French Mayor Faces Death Threats for Hosting Yazidi Refugee Families

– bySylvanus@Bladi · 2 min read
French Mayor Faces Death Threats for Hosting Yazidi Refugee Families

Jacques Tabarly, Mayor of Septfonds, has been the subject of death threats for offering hospitality to several families of Yazidi refugees, an Iraqi minority persecuted by the Islamic State (IS) group. The French justice system has opened an investigation.

Septfonds is one of the municipalities that welcome Yazidi families upon their arrival in France. Indeed, on August 8, 31 Yazidi women and their children had landed in Toulouse as part of a reception program, which is in line with the commitment made by Emmanuel Macron to Nadia Murad, 2018 Nobel Peace Prize laureate. According to the Ministry of Foreign Affairs, it is a matter of welcoming 100 Yazidi families in France, victims of crimes committed by the Islamic State.

Among the mayors who are involved in this program, Jacques Tabarly. The first citizen of Septfonds has indeed received death threats from an Internet user. Commenting on a local press article published on social networks about the reception of refugees, he threatens: "I propose to go to the Town Hall of Septfonds today during the welcome demonstration and to throw them out... Then why not burn the Mayor in the process?".
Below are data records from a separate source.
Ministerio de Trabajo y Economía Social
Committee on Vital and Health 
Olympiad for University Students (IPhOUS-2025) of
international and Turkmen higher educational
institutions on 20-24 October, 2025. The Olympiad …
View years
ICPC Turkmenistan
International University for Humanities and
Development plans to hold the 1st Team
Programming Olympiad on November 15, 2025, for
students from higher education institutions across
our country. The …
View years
Subsequently, the Public Prosecutor’s Office opened an investigation which has not yet made it possible to identify the author of the comment because he had just barely erased it.

Jacques Tabarly, Mayor of the village of 2,240 inhabitants for 19 years, told AFP that he had filed a complaint. He expressed his "determination to go all the way" with his commitment to welcoming these families because no threat will shake him.

He believes that these people who are suffering atrocities in their country must be welcomed.

According to the UN, IS had committed a potential genocide against the Yazidis, a Kurdish-speaking minority adhering to an esoteric monotheistic religion.

Since December 2018, 75 Yazidi families have been welcomed in France, the same source details.